Ainda que se diga que não haverá despedimentos, convenhamos que mexidas de tamanho alcance e profundidade irão, com certeza, criar instabilidade e insegurança laborais de tal monta que terão reflexos negativos no desempenho dos jornalistas. É de todo incompreensível que o governo tenha mergulhado numa letargia confrangedora nos últimos quinze anos, em matéria de políticas públicas, visão estratégica e medidas que pudessem levar a uma melhoria do serviço prestado pela rádio, televisão e agência, e num rompante, a escassos meses das eleições, queira dar a ideia de que está a fazer alguma coisa neste sector.
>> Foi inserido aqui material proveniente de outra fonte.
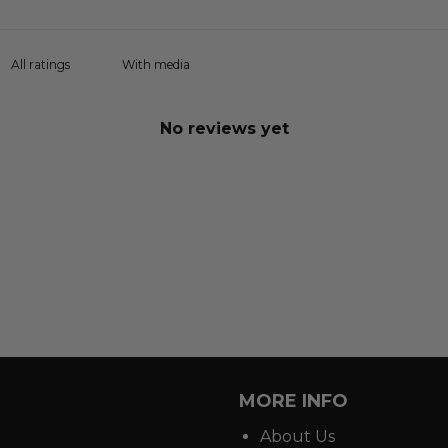
With media
No reviews yet
MORE INFO
About Us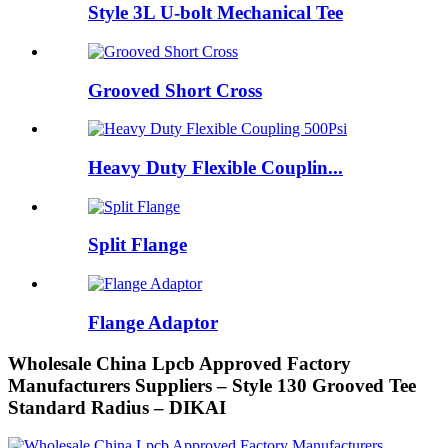
Style 3L U-bolt Mechanical Tee
Grooved Short Cross
Heavy Duty Flexible Couplin...
Split Flange
Flange Adaptor
Wholesale China Lpcb Approved Factory
Manufacturers Suppliers – Style 130 Grooved Tee
Standard Radius – DIKAI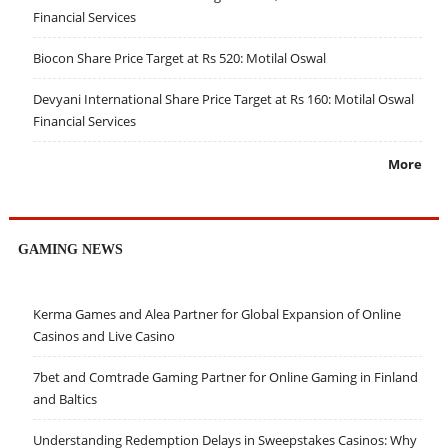
Financial Services
Biocon Share Price Target at Rs 520: Motilal Oswal
Devyani International Share Price Target at Rs 160: Motilal Oswal
Financial Services
More
GAMING NEWS
Kerma Games and Alea Partner for Global Expansion of Online
Casinos and Live Casino
7bet and Comtrade Gaming Partner for Online Gaming in Finland
and Baltics
Understanding Redemption Delays in Sweepstakes Casinos: Why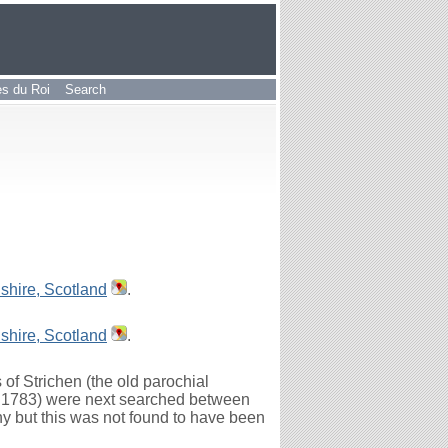
les du Roi
Search
shire, Scotland
.
shire, Scotland
.
of Strichen (the old parochial
to 1783) were next searched between
y but this was not found to have been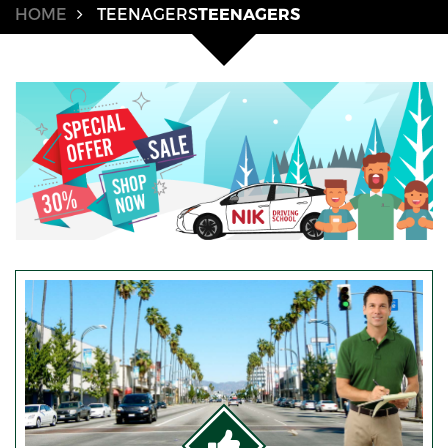
HOME
TEENAGERS
TEENAGERS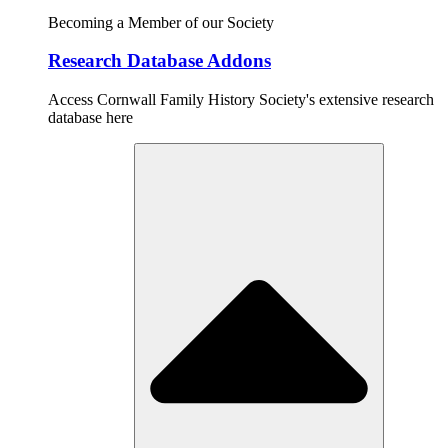
Becoming a Member of our Society
Research Database Addons
Access Cornwall Family History Society's extensive research
database here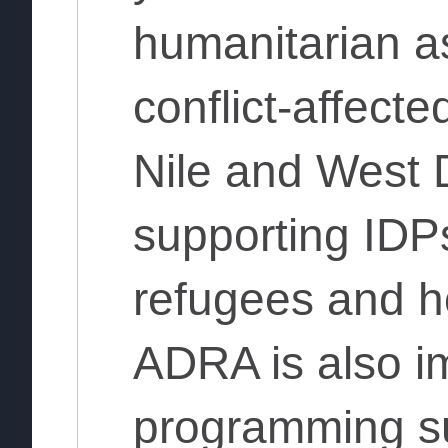
humanitarian as
conflict-affecte
Nile and West D
supporting IDPs
refugees and h
ADRA is also i
programming s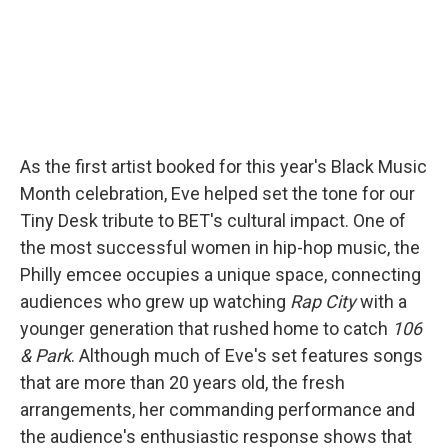
As the first artist booked for this year's Black Music
Month celebration, Eve helped set the tone for our
Tiny Desk tribute to BET's cultural impact. One of
the most successful women in hip-hop music, the
Philly emcee occupies a unique space, connecting
audiences who grew up watching
Rap City
with a
younger generation that rushed home to catch
106
& Park
. Although much of Eve's set features songs
that are more than 20 years old, the fresh
arrangements, her commanding performance and
the audience's enthusiastic response shows that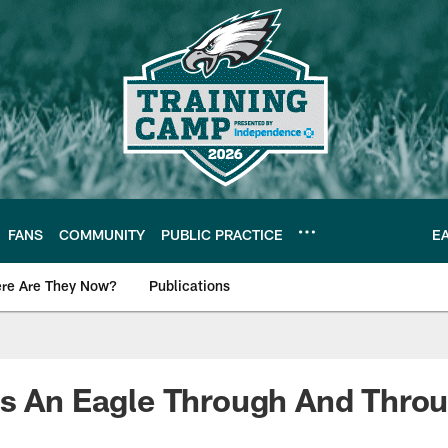
FANS
COMMUNITY
PUBLIC PRACTICE
E
re Are They Now?
Publications
s News
Is An Eagle Through And Thro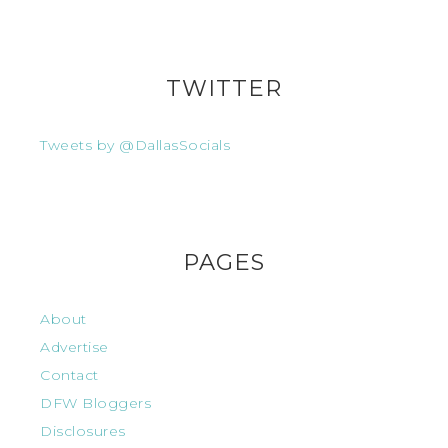
TWITTER
Tweets by @DallasSocials
PAGES
About
Advertise
Contact
DFW Bloggers
Disclosures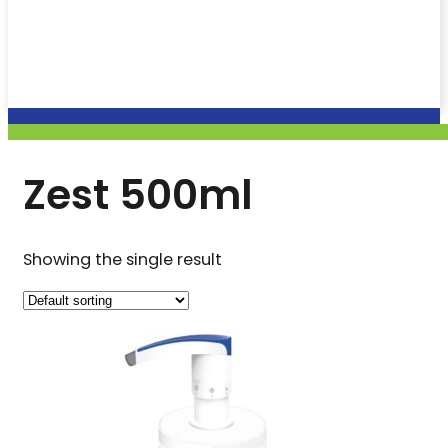
Zest 500ml
Showing the single result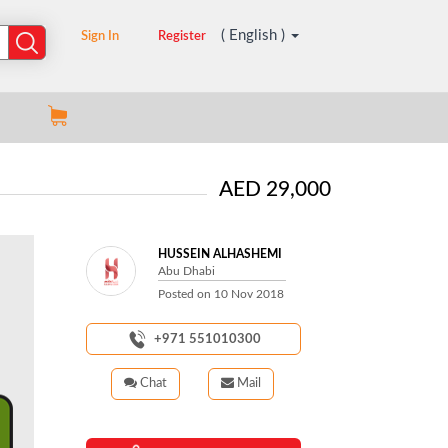
( English )
Sign In
Register
AED 29,000
HUSSEIN ALHASHEMI
Abu Dhabi
Posted on
10 Nov 2018
+971 551010300
Chat
Mail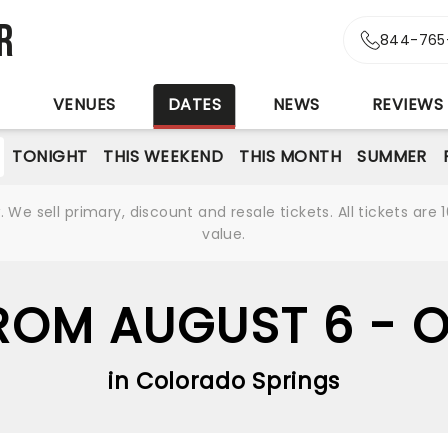
r
844-765
S
VENUES
DATES
NEWS
REVIEWS
TONIGHT
THIS WEEKEND
THIS MONTH
SUMMER
We sell primary, discount and resale tickets. All tickets a
value.
OM AUGUST 6 - 
in Colorado Springs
Embora este não seja ainda um governo de gestão, é evidente que levar avante uma restruturação do sector público mediático, quando a pré-campanha eleitoral já anda solta pela estrada fora, só pode ser entendido como uma manobra claramente para pressionar, condicionar e amaciar os jornalistas. É inevitável pensar nos estragos que a espada de Dâmocles pode causar de um momento para o outro.

A única vantagem imediata que até aqui conseguia vislumbrar no projecto de fusão da RTC e da Inforpress era a possibilidade de os jornalistas da agência, que ganham muito menos que os colegas da RTC, puderem ver os seus salários alinhados com os da rádio e televisão. De resto, essa era a única razão por que entendia a apatia, para não dizer conformismo ou indiferença, dos trabalhadores da Inforpress face à decisão do executivo de incorporar a agência na RTC, sabendo eles que a agência irá perder, a breve trecho, a sua identidade, acabando, inexoravelmente, por sucumbir. A propósito, em 2006, a ministra Sara Lopes, referindo-se ao estado de agonia em que se encontrava a Inforpress, sentenciou que o jornal Horizonte tinha comido a agência. Que dizer agora do futuro casamento com a maior empresa de comunicação deste país? As vantagens, que nem mesmo o governo tem sabido expor, não são de molde a autorizar o projecto de fusão. 

Desengane-se, pois, quem já contava com uns trocados a mais na sua conta. É que a equiparação salarial não se fará no imediato, mas sim às pinguinhas e durante dois anos. Dito de outro modo, teremos na mesma empresa trabalhadores de primeira e de segunda. É que, segundo explicou o ministro, um salto desses, de uma assentada, representaria um encargo de quase 7 mil contos anuais no orçamento da E.C.C.I, SA, o que criaria algum embaraço à administração da futura empresa.


Já deu para perceber que o Governo arranjou todo esse abalo, mas não vai meter nenhum tostão furado nessa operação, antes pelo contrário. Estamos a falar de duas empresas, a RTC e a Inforpress, cuja situação financeira inspira cuidados de maior, atoladas em dívidas que já superaram de longe o capital social, e que não estão, sozinhas, em condições de investir na modernização tecnológica, na melhoria da qualificação dos seus profissionais e na qualidade do serviço que prestam cabo-verdianos. Pergunta-se: a quem interessa essa fusão? Estamos perante mais um acto de ilusionismo, de faz-de-conta, e de chutar para a frente, claramente.